Extracted page text data ::
[Start of Attachment]
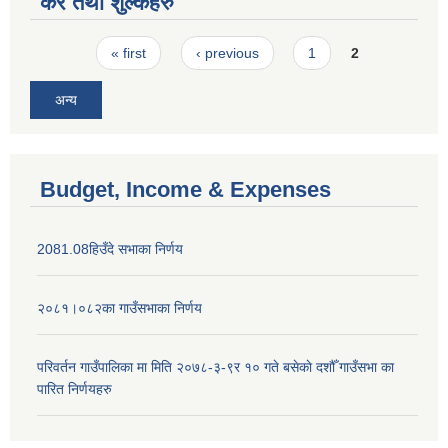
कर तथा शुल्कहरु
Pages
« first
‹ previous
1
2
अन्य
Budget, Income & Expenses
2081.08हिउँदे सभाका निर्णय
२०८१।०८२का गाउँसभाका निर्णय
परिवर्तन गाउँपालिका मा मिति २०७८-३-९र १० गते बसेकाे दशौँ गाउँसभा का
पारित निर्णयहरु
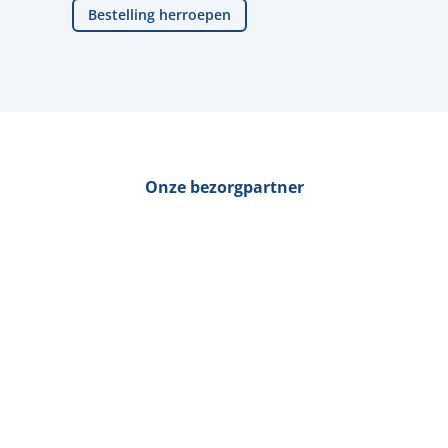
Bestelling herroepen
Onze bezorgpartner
[End of Attachment]
[Start of Attachment]
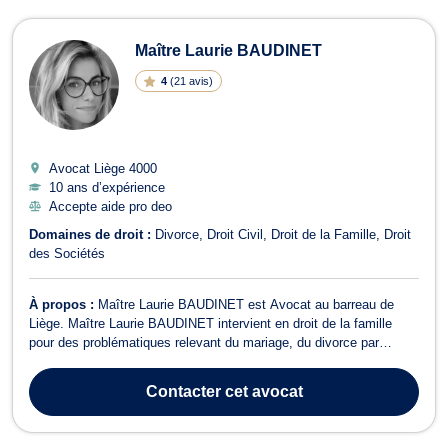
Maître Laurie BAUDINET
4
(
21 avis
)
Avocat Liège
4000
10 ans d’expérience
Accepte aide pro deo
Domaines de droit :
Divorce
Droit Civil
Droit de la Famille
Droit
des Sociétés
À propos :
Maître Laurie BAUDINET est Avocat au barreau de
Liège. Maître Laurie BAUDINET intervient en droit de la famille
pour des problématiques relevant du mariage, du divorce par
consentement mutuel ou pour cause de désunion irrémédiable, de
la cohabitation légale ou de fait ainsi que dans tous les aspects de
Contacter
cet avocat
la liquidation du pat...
[End of Attachment]
[Start of Attachment]
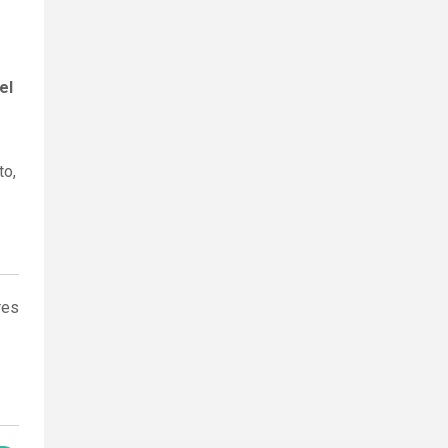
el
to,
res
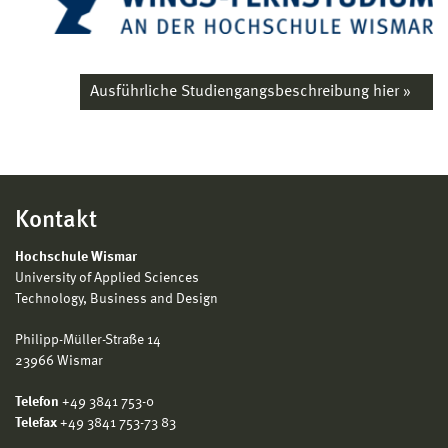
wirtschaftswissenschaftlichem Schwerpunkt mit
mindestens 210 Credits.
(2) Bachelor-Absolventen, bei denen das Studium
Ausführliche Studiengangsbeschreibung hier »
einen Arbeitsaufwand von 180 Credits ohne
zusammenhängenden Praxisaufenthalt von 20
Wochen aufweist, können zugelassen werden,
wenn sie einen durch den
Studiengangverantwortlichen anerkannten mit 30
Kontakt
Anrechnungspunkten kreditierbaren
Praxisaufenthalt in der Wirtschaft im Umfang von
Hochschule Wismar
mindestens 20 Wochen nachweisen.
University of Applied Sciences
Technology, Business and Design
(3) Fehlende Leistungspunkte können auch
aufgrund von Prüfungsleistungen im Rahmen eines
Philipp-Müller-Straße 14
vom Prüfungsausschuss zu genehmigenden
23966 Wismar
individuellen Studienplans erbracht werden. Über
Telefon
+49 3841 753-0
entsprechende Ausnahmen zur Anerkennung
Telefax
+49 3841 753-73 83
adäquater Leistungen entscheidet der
[End of Attachment]
Exercise details :: From the records above, return exactly the lines running from the one that contains "कर तथा शुल्कहरु" down to the one that contains "Onze bezorgpartner", both included, without any pictures.

Solved exercise ::
कर तथा शुल्कहरु
Pages
« first
‹ previous
1
2
अन्य
Budget, Income & Expenses
2081.08हिउँदे सभाका निर्णय
२०८१।०८२का गाउँसभाका निर्णय
परिवर्तन गाउँपालिका मा मिति २०७८-३-९र १० गते बसेकाे दशौँ गाउँसभा का
पारित निर्णयहरु
Bestelling herroepen
Onze bezorgpartner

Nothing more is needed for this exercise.